The epithelial Na+ channel is a tetramer of three different subunits. The channel has a central role in a variety of diseases such as Hypertension, the Acute respiratory distress syndrome (ARDS) and Cystic fibrosis. Similar to CFTR, ENaC is extensively regulated by associated receptors (P2Y2), kinases (e.g. Grk2 & CK2) and additional proteins such as Nedd4-2. Phosphorylation of the ß-subunit of ENaC reduces binding of Nedd4-2 to ENaC and enhances both membrane expression and channel activity. Some of these regulatory pathways are studied by our team.
Epithelial Na+ absorption through ENaC appears to be impaired in Infectious diseases caused by virus, fungus, and bacteria. The host-pathogen interaction that takes place on the epithelial surface triggers intracellular second messenger pathways that lead to malabsorption and/or hypersecretion. For example, NSP4 toxin is produced by the rotavirus, which is the most common cause worldwide for infectious diarrhea in infants. NSP4, apart from stimulating a Cl- secretion, may also inhibit Na+ and glucose absorption by ENaC and the Na+/glucose- cotransporter SGLT1, respectively. All three effects contribute to this severe form of diarrhea. We try to unravel the underlying signaling pathways.

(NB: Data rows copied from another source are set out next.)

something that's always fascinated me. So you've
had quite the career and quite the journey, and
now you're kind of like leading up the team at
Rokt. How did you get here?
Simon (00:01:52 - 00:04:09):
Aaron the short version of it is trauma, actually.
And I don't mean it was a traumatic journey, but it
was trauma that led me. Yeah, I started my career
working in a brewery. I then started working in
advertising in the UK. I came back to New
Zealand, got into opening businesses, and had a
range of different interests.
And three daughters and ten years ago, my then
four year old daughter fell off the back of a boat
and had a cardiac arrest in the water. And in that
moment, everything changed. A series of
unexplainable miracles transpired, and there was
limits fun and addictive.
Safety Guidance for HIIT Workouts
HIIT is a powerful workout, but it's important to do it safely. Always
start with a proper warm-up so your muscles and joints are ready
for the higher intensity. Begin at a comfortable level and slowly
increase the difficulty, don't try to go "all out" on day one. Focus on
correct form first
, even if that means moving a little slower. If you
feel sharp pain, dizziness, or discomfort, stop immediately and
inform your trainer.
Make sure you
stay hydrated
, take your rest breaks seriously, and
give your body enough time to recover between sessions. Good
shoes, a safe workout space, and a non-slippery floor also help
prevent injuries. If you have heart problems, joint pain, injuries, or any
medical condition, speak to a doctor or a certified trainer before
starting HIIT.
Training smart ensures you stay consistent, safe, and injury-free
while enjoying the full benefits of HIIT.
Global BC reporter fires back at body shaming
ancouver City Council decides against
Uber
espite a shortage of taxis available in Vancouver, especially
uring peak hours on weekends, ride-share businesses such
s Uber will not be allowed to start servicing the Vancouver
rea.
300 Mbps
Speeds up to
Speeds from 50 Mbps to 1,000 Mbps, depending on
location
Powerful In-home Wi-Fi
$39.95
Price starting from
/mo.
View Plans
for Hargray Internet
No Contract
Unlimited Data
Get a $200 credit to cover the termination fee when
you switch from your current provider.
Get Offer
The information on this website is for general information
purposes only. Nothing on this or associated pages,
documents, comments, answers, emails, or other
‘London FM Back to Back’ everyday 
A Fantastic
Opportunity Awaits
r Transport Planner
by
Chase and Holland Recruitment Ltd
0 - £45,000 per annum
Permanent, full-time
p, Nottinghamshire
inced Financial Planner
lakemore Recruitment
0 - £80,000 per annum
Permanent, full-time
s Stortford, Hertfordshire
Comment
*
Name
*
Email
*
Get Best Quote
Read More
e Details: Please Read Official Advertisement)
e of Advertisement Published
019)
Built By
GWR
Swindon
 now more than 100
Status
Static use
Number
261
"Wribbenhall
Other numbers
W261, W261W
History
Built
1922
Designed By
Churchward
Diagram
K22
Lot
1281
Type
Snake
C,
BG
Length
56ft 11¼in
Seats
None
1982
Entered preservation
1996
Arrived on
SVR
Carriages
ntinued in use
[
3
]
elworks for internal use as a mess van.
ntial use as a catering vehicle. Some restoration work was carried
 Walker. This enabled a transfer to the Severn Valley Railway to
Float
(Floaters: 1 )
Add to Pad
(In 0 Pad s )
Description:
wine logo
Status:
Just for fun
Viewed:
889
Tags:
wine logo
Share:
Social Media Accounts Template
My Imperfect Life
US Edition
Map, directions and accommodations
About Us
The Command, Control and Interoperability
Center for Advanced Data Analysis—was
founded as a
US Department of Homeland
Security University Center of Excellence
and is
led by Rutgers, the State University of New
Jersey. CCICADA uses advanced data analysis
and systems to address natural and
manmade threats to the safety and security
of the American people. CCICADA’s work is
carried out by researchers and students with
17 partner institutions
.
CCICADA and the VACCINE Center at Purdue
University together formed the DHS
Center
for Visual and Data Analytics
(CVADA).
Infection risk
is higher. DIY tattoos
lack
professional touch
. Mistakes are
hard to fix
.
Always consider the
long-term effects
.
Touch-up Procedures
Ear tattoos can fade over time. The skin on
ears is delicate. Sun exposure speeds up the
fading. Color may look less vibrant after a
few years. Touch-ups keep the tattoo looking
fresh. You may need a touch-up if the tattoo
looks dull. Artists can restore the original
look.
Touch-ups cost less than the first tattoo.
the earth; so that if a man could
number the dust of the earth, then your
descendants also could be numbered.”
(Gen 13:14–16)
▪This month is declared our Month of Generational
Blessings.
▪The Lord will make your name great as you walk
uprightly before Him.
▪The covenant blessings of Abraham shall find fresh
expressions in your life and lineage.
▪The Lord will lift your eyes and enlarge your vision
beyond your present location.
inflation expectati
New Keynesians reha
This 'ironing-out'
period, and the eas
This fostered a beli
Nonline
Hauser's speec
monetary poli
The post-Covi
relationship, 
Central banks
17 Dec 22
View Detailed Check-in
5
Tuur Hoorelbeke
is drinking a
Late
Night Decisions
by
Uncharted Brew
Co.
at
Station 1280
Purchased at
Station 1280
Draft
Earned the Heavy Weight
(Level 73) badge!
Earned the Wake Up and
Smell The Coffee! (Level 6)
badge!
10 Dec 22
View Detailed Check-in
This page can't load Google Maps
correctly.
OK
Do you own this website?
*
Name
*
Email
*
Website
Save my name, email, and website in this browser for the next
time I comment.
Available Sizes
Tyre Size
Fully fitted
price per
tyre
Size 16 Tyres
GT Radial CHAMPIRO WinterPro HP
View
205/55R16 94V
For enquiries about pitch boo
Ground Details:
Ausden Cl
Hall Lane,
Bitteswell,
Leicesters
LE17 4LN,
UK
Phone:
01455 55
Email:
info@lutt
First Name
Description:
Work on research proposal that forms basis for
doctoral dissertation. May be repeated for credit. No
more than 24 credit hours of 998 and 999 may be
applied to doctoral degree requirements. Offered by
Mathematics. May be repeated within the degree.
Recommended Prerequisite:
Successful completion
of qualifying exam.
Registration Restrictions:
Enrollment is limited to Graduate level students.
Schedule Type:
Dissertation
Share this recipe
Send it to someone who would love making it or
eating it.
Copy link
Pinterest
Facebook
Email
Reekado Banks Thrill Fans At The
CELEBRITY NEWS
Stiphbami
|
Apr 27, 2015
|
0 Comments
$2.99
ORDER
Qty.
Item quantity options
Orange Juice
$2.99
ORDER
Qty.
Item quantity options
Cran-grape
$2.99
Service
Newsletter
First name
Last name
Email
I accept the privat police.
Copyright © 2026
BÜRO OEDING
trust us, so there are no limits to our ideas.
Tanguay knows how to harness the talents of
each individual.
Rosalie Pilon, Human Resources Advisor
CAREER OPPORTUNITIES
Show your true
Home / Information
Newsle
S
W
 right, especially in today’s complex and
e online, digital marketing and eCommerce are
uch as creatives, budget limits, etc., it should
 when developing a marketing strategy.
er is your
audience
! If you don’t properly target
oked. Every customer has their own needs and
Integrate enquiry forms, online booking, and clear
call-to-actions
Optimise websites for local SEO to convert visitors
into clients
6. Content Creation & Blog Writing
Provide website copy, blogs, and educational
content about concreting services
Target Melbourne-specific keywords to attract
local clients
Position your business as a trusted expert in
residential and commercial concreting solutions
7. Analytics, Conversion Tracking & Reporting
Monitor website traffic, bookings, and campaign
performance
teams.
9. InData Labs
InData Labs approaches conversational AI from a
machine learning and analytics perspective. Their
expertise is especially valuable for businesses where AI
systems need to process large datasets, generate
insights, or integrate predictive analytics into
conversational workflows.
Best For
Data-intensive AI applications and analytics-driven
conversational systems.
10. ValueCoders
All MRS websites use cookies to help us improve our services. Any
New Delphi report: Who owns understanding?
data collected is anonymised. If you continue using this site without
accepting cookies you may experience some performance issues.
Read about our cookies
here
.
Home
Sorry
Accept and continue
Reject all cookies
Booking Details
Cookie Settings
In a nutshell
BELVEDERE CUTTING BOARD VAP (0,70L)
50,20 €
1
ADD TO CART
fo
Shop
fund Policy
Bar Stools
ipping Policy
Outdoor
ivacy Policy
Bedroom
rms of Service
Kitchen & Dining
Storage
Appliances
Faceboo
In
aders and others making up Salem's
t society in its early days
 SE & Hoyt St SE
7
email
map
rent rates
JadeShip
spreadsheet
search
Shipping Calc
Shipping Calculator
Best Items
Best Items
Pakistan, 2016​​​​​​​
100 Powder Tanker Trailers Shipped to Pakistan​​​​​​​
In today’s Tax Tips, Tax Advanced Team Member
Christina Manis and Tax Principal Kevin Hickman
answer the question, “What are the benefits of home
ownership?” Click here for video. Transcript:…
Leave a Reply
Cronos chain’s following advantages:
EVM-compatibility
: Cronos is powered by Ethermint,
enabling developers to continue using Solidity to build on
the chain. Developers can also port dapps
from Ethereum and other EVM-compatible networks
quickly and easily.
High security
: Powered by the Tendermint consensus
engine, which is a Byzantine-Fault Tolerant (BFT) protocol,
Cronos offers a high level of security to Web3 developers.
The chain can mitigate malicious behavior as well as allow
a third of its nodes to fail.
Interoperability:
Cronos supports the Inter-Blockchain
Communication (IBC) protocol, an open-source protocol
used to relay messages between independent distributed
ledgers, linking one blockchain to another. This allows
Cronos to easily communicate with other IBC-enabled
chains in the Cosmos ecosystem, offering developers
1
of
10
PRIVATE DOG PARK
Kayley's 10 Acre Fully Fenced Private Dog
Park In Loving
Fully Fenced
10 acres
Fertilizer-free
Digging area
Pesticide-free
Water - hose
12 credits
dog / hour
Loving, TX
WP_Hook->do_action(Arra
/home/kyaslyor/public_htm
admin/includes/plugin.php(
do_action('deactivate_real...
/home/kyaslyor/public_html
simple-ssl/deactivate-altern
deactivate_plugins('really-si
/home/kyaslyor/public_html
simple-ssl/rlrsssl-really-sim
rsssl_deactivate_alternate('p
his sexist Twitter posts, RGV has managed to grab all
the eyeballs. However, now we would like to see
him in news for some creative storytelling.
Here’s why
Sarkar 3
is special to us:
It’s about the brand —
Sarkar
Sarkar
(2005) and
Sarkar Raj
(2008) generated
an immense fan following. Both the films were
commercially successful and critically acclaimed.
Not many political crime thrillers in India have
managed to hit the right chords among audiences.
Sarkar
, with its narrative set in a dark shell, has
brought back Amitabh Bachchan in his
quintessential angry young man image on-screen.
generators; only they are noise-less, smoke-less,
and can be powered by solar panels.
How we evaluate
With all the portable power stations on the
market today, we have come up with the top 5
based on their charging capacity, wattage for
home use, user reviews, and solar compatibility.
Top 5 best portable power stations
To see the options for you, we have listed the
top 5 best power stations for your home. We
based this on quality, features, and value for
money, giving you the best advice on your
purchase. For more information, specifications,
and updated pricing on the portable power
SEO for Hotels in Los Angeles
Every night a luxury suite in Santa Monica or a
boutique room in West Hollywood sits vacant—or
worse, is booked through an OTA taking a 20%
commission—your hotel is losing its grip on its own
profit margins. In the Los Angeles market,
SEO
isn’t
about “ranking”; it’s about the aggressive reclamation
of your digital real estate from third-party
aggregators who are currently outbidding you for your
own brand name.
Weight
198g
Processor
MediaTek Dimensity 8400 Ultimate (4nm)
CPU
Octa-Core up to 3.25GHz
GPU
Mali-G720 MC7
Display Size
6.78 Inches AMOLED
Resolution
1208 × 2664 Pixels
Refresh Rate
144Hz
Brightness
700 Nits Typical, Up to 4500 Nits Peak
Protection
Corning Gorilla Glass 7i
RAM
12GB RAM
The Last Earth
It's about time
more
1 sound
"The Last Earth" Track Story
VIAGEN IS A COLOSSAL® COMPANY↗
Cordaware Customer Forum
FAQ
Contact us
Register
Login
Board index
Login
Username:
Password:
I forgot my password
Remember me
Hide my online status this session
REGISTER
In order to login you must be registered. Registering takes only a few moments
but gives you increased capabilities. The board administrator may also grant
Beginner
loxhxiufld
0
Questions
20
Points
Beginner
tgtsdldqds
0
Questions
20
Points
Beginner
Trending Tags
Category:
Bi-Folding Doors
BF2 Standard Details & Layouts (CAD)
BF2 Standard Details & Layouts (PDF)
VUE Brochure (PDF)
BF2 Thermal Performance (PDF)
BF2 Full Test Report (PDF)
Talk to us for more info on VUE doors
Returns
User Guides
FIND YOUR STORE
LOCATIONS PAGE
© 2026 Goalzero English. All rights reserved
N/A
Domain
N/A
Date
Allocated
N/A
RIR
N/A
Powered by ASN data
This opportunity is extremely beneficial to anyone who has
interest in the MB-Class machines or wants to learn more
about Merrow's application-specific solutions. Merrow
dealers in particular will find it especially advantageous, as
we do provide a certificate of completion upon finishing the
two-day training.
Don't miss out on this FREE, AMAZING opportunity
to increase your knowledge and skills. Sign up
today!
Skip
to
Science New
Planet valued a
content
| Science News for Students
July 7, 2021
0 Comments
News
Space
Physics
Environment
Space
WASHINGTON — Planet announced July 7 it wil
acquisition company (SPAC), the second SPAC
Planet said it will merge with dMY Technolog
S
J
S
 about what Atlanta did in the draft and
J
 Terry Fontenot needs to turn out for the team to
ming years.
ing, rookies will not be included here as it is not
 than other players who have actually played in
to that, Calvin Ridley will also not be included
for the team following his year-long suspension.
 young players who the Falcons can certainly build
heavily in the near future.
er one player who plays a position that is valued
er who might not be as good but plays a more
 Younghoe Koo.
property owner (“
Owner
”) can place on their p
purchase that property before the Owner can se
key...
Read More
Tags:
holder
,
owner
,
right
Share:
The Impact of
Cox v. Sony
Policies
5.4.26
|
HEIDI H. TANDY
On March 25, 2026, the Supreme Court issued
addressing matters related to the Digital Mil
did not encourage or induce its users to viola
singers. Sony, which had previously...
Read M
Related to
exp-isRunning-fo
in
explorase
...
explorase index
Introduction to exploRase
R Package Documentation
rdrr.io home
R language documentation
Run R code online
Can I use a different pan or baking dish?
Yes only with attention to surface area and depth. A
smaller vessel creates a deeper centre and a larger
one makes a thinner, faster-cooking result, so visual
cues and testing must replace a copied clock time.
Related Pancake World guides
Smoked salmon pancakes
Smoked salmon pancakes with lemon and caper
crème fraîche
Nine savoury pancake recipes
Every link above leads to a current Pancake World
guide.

Potassium channels are essential in nearly all living cells. We found recently that voltage and Ca2+ gated K+ channels are upregulated in Cancer of prostate and colon. We are particularly interested in the abnormal expression of ion channels in colonic crypts during carcinogenesis. These channels support cell proliferation and could therefore reflect new potential diagnostic and proliferative targets.
In our studies we use a mix of in vitro, ex vivo and in vivo techniques. Molecular, biochemical and functional aspects of ion channels, activatory or inhibitory signaling pathways and disease mechanisms are studied.
Epithelial transport are measured in Ussing chambers, ion channels are studied by patch clamping. Primary cell cultures and permanent cell lines as well as freshly isolated tissues are used for analysis. Overexpressed proteins are examined in double electrode voltage clamp experiments in Xenopus oocytes.